• _Work order_:
All lines from the one containing "ová uznatelnost darů" through the final line of the records below should be reproduced exactly, with the pictures left out.
((
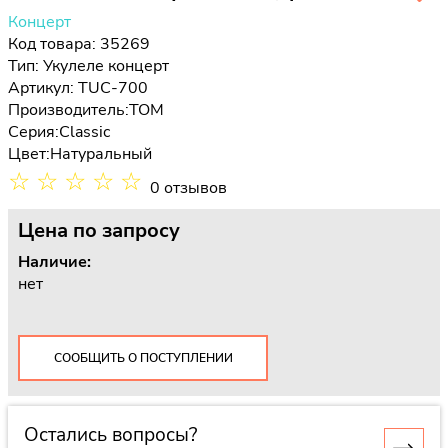
Концерт
Код товара: 35269
Тип:
Укулеле концерт
Артикул: TUC-700
Производитель:
TOM
Серия:
Classic
Цвет:
Натуральный
☆
☆
☆
☆
☆
0 отзывов
Цена
по запросу
Наличие:
нет
СООБЩИТЬ О ПОСТУПЛЕНИИ
Остались вопросы?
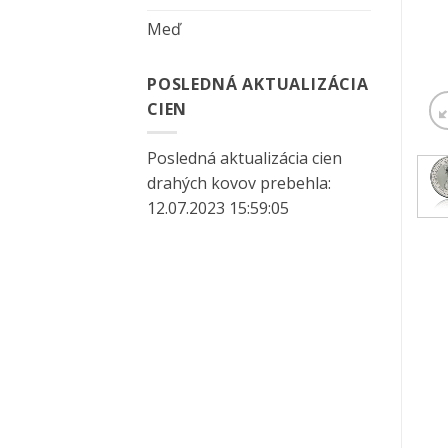
Meď
POSLEDNÁ AKTUALIZÁCIA
CIEN
Posledná aktualizácia cien
drahých kovov prebehla:
12.07.2023 15:59:05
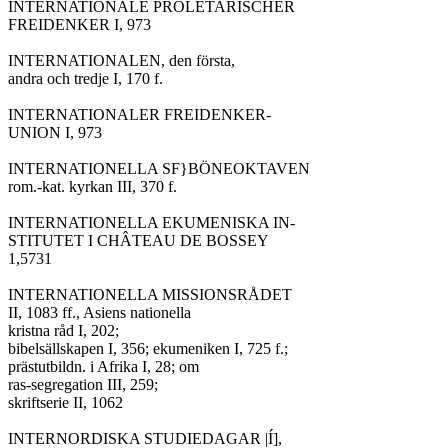
INTERNATIONALE PROLETARISCHER

FREIDENKER I, 973

INTERNATIONALEN, den första,

andra och tredje I, 170 f.

INTERNATIONALER FREIDENKER-

UNION I, 973

INTERNATIONELLA SF}BÖNEOKTAVEN

rom.-kat. kyrkan III, 370 f.

INTERNATIONELLA EKUMENISKA IN-

STITUTET I CHÂTEAU DE BOSSEY

1,5731

INTERNATIONELLA MISSIONSRÅDET

II, 1083 ff., Asiens nationella

kristna råd I, 202;

bibelsällskapen I, 356; ekumeniken I, 725 f.;

prästutbildn. i Afrika I, 28; om

ras-segregation III, 259;

skriftserie II, 1062

INTERNORDISKA STUDIEDAGAR |Í],
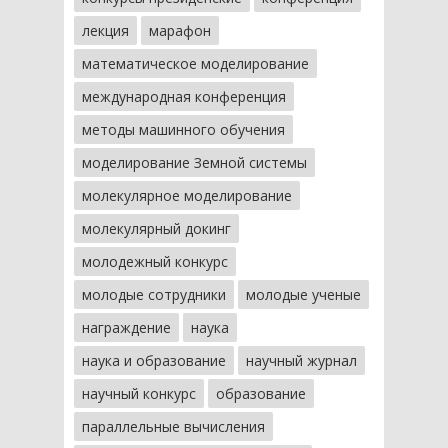
лекция
марафон
математическое моделирование
международная конференция
методы машинного обучения
моделирование Земной системы
молекулярное моделирование
молекулярный докинг
молодежный конкурс
молодые сотрудники
молодые ученые
награждение
наука
наука и образование
научный журнал
научный конкурс
образование
параллельные вычисления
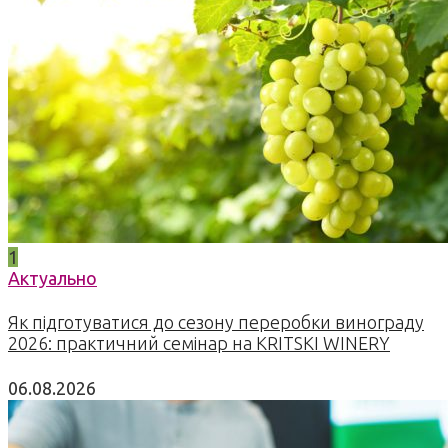
1
Актуально
Як підготуватися до сезону переробки винограду
2026: практичний семінар на KRITSKI WINERY
06.08.2026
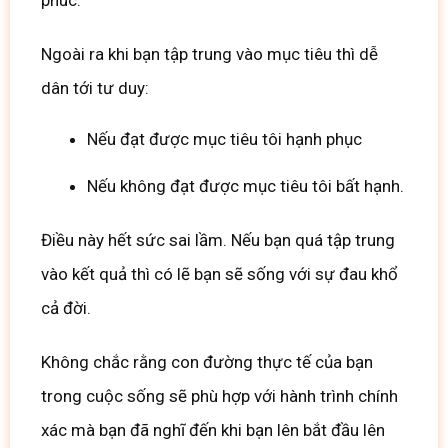
Ngoài ra khi bạn tập trung vào mục tiêu thì dễ
dân tới tư duy:
Nếu đạt được mục tiêu tôi hạnh phục
Nếu không đạt được mục tiêu tôi bất hạnh.
Điều này hết sức sai lầm. Nếu bạn quá tập trung
vào kết quả thì có lẽ bạn sẽ sống với sự đau khổ
cả đời.
Không chắc rằng con đường thực tế của bạn
trong cuộc sống sẽ phù hợp với hành trình chính
xác mà bạn đã nghĩ đến khi bạn lên bắt đầu lên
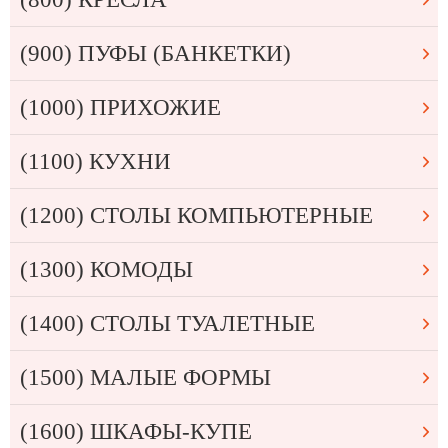
(900) ПУФЫ (БАНКЕТКИ)
(1000) ПРИХОЖИЕ
(1100) КУХНИ
(1200) СТОЛЫ КОМПЬЮТЕРНЫЕ
(1300) КОМОДЫ
(1400) СТОЛЫ ТУАЛЕТНЫЕ
(1500) МАЛЫЕ ФОРМЫ
(1600) ШКАФЫ-КУПЕ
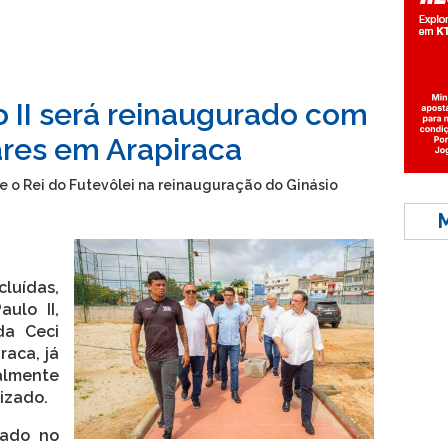
o II será reinaugurado com
ares em Arapiraca
 e o Rei do Futevôlei na reinauguração do Ginásio
luídas,
aulo II,
da Ceci
raca, já
almente
izado.
rado no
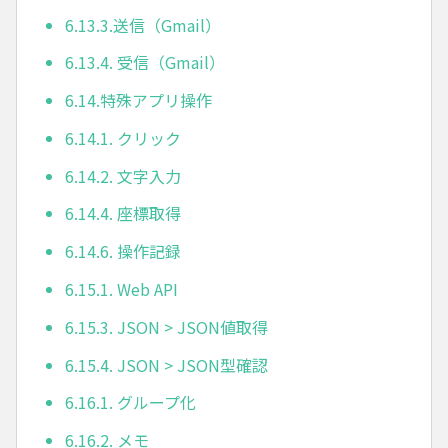
6.13.3.送信（Gmail）
6.13.4. 受信（Gmail）
6.14.特殊アプリ操作
6.14.1. クリック
6.14.2. 文字入力
6.14.4. 座標取得
6.14.6. 操作記録
6.15.1. Web API
6.15.3. JSON > JSON値取得
6.15.4. JSON > JSON型確認
6.16.1. グループ化
6.16.2. メモ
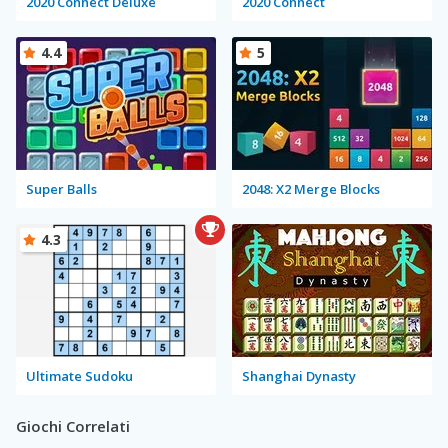
2020 Connect Deluxe
2020 Connect
4.4
5
Super Balls
2048: X2 Merge Blocks
4.3
Ultimate Sudoku
Shanghai Dynasty
Giochi Correlati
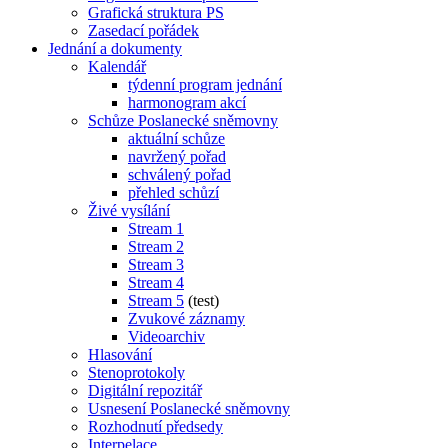
Grafická struktura PS
Zasedací pořádek
Jednání a dokumenty
Kalendář
týdenní program jednání
harmonogram akcí
Schůze Poslanecké sněmovny
aktuální schůze
navržený pořad
schválený pořad
přehled schůzí
Živé vysílání
Stream 1
Stream 2
Stream 3
Stream 4
Stream 5
(test)
Zvukové záznamy
Videoarchiv
Hlasování
Stenoprotokoly
Digitální repozitář
Usnesení Poslanecké sněmovny
Rozhodnutí předsedy
Interpelace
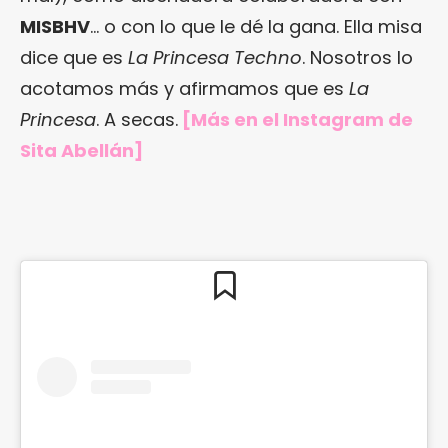
MISBHV
… o con lo que le dé la gana. Ella misa
dice que es
La Princesa Techno
. Nosotros lo
acotamos más y afirmamos que es
La
Princesa
. A secas.
[Más en
el Instagram de
Sita Abellán
]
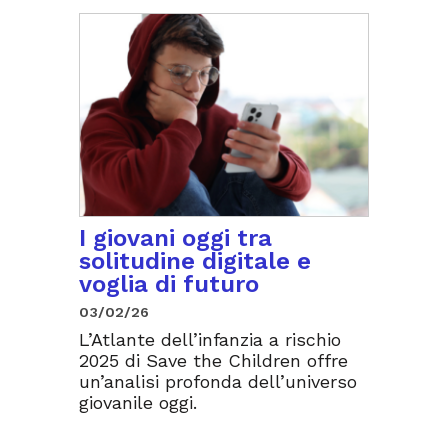
I giovani oggi tra
solitudine digitale e
voglia di futuro
03/02/26
L’Atlante dell’infanzia a rischio
2025 di Save the Children offre
un’analisi profonda dell’universo
giovanile oggi.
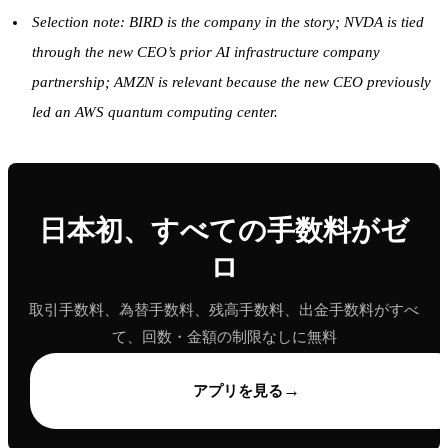
Selection note: BIRD is the company in the story; NVDA is tied
through the new CEO’s prior AI infrastructure company
partnership; AMZN is relevant because the new CEO previously
led an AWS quantum computing center.
日本初、すべての手数料がゼ
ロ
取引手数料、為替手数料、残高手数料、出金手数料がすべ
て、回数・金額の制限なしに無料
→
アプリを見る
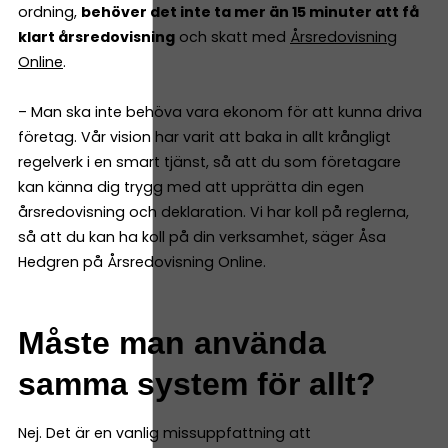
ordning,
behöver det inte ta mer än 15 minuter att få
klart årsredovisning
och skatt med
Årsredovisning
Online
.
– Man ska inte behöva vara ekonom för att kunna driva
företag. Vår vision har varit att baka in allt krångligt
regelverk i en smart tjänst, så att du som företagare
kan känna dig trygg med att upprätta din egen
årsredovisning och deklaration. Vi har koll på reglerna,
så att du kan ha koll på din verksamhet, säger Åsa
Hedgren på Årsredovisning Online.
Måste man använda
samma system för allt?
Nej. Det är en vanlig missuppfattning att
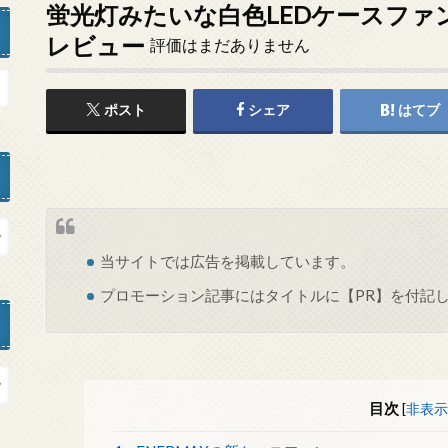
蛍光灯みたいな白色LEDケースファン「U
レビュー
評価はまだありません
ポスト
シェア
はてブ
当サイトでは
広告
を掲載しています。
プロモーション記事にはタイトルに【PR】を付記
目次
[
非表示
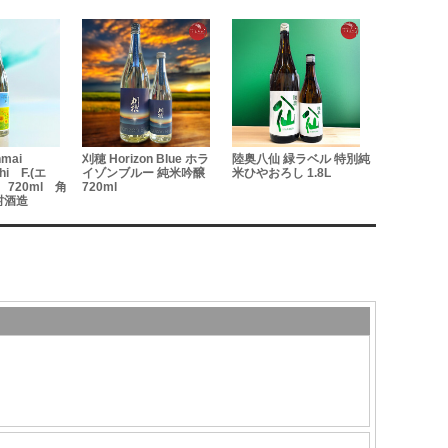
廣喜（ひろ
mai
刈穂 Horizon Blue ホラ
陸奥八仙 緑ラベル 特別純
酒 旨口 
hi F.(エ
イゾンブルー 純米吟醸
米ひやおろし 1.8L
火入れ 720
720ml 角
720ml
村酒造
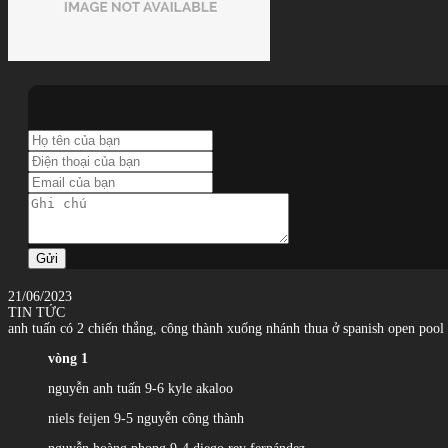
Gửi
21/06/2023
TIN TỨC
anh tuấn có 2 chiến thắng, công thành xuống nhánh thua ở spanish open pool
vòng 1
nguyễn anh tuấn 9-6 kyle akaloo
niels feijen 9-5 nguyễn công thành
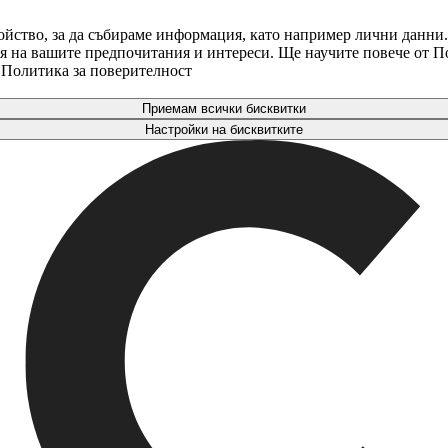
ойство, за да събираме информация, като например лични данни.
аря на вашите предпочитания и интереси. Ще научите повече от 
. Политика за поверителност
Приемам всички бисквитки
Настройки на бисквитките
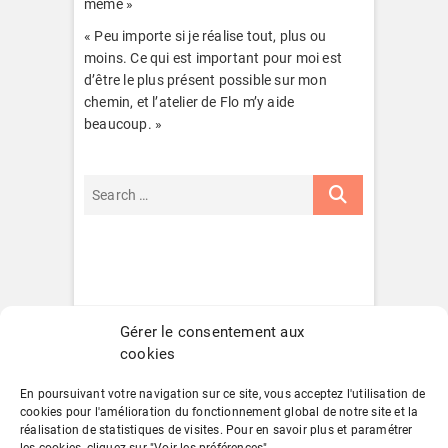
même »
« Peu importe si je réalise tout, plus ou
moins. Ce qui est important pour moi est
d’être le plus présent possible sur mon
chemin, et l’atelier de Flo m’y aide
beaucoup. »
Gérer le consentement aux
cookies
En poursuivant votre navigation sur ce site, vous acceptez l'utilisation de
cookies pour l'amélioration du fonctionnement global de notre site et la
réalisation de statistiques de visites. Pour en savoir plus et paramétrer
POLITIQUE DE CONFIDENTIALITÉ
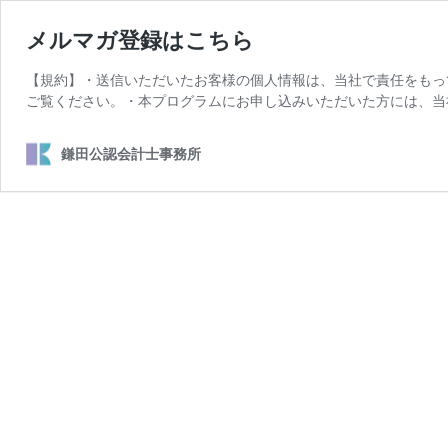
メルマガ登録はこちら
【規約】・送信いただいたお客様の個人情報は、当社で責任をもっ
ご覧ください。・本プログラムにお申し込みいただいた方には、当
鎌田公認会計士事務所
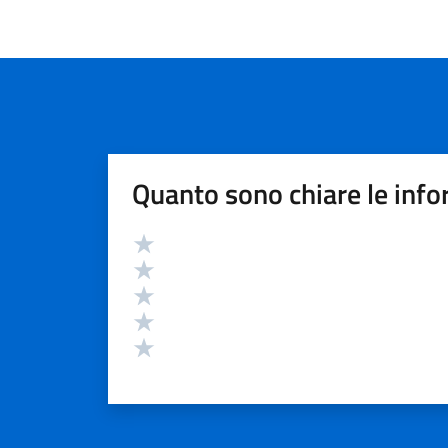
Quanto sono chiare le info
Valutazione
Valuta 5 stelle su 5
Valuta 4 stelle su 5
Valuta 3 stelle su 5
Valuta 2 stelle su 5
Valuta 1 stelle su 5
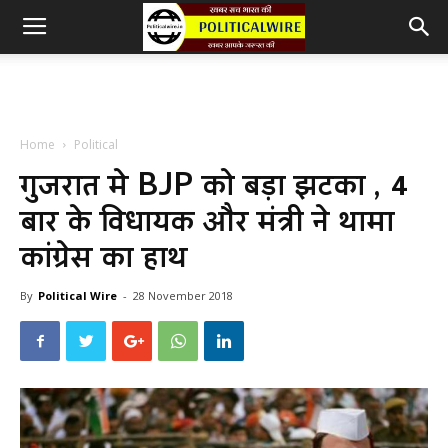
Home
Political
गुजरात मे BJP को बड़ा झटका , 4
बार के विधायक और मंत्री ने थामा
कांग्रेस का हाथ
By
Political Wire
-
28 November 2018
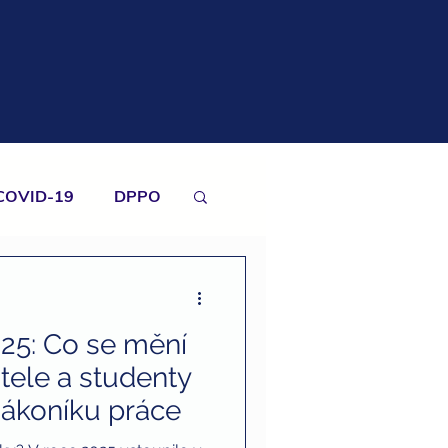
COVID-19
DPPO
emovitosti
025: Co se mění
finanční gramotnost
tele a studenty
zákoníku práce
ová uznatelnost darů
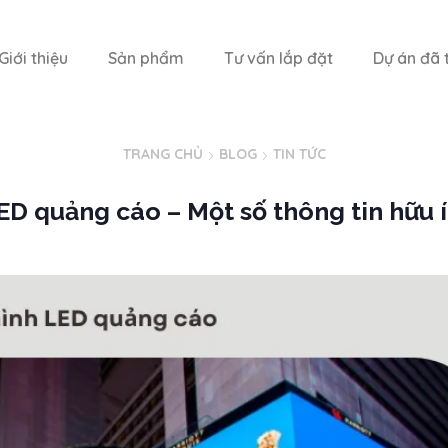
Giới thiệu
Sản phẩm
Tư vấn lắp đặt
Dự án đã t
TRANG CHỦ
BLOG
TIN TỨC
ED quảng cáo – Một số thông tin hữu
))
• _Completed task_:
ová uznatelnost darů
Giới thiệu
Sản phẩm
Tư vấn lắp đặt
Dự án đã t
TRANG CHỦ
BLOG
TIN TỨC
ED quảng cáo – Một số thông tin hữu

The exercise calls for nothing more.